I know how to save single files, but how about all files in a project?

Tabbi answered 11/11, 2008 at 0:31 Comment(2)
You should know that RC compiler (as least untill Visual Studio 2008) does not supports UTF8 files - for these files you have to use UTF16.Kentigerma
Also, GlobalSuppressions.cs is UTF-16.Socalled
P
78

Since you're already in Visual Studio, why not just simply write the code?

foreach (var f in new DirectoryInfo(@"...").GetFiles("*.cs", SearchOption.AllDirectories)) {
  string s = File.ReadAllText(f.FullName);
  File.WriteAllText (f.FullName, s, Encoding.UTF8);
}

Only three lines of code! I'm sure you can write this in less than a minute :-)

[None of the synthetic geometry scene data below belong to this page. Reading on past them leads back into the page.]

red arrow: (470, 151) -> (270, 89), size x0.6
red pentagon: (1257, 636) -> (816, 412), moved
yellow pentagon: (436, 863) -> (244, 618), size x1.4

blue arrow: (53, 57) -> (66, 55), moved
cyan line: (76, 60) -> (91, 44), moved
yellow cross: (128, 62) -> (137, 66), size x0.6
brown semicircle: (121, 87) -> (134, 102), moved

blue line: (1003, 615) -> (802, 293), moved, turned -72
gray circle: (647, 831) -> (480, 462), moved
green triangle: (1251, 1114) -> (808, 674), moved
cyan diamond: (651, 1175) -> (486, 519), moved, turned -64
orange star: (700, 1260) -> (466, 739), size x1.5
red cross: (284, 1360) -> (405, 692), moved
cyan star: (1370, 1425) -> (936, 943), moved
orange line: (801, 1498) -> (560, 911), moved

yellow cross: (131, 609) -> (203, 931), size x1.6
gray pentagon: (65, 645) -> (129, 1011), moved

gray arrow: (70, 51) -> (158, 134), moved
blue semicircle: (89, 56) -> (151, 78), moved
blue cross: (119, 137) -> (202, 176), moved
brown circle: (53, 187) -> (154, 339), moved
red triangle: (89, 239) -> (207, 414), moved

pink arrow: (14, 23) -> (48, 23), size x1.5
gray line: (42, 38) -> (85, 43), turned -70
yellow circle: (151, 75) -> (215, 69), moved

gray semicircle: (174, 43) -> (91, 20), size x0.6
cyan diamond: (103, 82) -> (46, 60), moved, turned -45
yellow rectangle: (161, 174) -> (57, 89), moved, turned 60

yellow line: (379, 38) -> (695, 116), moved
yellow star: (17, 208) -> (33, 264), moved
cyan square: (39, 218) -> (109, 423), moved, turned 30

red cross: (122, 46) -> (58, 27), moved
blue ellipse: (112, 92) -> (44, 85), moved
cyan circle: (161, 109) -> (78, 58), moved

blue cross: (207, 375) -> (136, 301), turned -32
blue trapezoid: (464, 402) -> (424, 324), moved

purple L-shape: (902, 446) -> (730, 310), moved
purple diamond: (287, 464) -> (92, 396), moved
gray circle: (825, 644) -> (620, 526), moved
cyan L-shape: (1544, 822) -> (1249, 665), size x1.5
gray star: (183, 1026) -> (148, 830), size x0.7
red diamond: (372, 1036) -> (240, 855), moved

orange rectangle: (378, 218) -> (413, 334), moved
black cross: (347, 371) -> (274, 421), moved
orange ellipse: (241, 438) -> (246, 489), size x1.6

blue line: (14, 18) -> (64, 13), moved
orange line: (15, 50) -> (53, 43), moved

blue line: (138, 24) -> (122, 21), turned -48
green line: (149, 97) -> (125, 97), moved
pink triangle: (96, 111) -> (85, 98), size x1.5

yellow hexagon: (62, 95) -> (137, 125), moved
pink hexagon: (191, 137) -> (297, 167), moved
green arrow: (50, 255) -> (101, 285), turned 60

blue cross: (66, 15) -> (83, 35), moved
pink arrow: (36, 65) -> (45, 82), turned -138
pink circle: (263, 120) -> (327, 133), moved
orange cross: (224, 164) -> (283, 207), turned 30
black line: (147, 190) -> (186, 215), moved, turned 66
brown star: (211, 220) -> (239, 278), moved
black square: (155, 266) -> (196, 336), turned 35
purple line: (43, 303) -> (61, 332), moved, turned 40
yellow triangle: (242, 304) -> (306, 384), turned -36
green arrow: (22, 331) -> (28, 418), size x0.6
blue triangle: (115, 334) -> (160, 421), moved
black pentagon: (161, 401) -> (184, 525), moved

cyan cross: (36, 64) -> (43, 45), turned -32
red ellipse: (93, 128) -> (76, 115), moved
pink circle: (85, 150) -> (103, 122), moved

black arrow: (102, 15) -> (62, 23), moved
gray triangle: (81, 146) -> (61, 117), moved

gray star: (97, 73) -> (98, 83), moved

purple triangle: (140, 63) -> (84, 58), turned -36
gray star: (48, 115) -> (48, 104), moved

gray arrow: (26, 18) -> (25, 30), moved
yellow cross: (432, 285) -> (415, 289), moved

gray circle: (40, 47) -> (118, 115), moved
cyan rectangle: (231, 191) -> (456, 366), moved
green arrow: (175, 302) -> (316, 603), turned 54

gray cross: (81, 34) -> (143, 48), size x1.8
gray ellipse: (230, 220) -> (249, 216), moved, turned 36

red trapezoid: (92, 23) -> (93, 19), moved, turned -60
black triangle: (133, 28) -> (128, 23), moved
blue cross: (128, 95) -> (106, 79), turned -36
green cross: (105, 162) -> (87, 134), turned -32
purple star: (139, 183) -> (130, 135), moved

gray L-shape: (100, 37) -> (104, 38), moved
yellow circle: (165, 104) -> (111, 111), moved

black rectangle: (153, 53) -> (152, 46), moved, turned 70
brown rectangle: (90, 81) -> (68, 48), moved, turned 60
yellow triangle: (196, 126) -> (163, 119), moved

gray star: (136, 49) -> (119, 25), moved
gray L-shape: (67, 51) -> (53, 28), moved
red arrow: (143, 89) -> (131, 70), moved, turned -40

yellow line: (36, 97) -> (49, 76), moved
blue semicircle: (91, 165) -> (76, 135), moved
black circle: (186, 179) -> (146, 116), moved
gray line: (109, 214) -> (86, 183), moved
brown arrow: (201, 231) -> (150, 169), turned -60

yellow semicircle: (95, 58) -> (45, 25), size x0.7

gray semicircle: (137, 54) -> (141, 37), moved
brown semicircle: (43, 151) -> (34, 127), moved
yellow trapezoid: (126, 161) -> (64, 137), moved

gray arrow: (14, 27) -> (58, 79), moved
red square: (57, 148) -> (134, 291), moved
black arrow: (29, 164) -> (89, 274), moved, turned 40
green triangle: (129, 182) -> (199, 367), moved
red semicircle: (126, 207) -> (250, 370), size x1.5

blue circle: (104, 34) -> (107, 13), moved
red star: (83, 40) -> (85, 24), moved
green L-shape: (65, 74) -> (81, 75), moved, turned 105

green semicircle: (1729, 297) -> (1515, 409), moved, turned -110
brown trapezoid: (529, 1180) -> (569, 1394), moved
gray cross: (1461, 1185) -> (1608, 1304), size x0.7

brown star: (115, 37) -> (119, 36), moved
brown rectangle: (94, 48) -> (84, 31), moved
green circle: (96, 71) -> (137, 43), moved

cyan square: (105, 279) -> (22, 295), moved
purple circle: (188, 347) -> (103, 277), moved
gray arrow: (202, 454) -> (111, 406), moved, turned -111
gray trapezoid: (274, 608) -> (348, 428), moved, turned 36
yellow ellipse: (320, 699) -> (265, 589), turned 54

Pediment answered 12/5, 2009 at 1:26 Comment(4)
What about subdirectories, eg. the "Properties" subdir with lots of *.cs files?Triptolemus
The "SearchOption.AllDirectories" parameter is all that's necessary to include subdirectories. I've edited the code accordingly.Pediment
I have now tried it and it works great. The only thing I had to modify was to use Encoding.GetEncoding(1252)=Western European (Windows) as the second parameter to ReadAllText to preserve my swedish characters (åäö).Tabbi
This solution is even better after VS2015 when you can run this snippet through here: View -> Other Windows -> C# InteractiveInterleaf
C
41

This may be of some help.

link removed due to original reference being defaced by spam site.

Short version: edit one file, select File -> Advanced Save Options. Instead of changing UTF-8 to Ascii, change it to UTF-8. Edit: Make sure you select the option that says no byte-order-marker (BOM)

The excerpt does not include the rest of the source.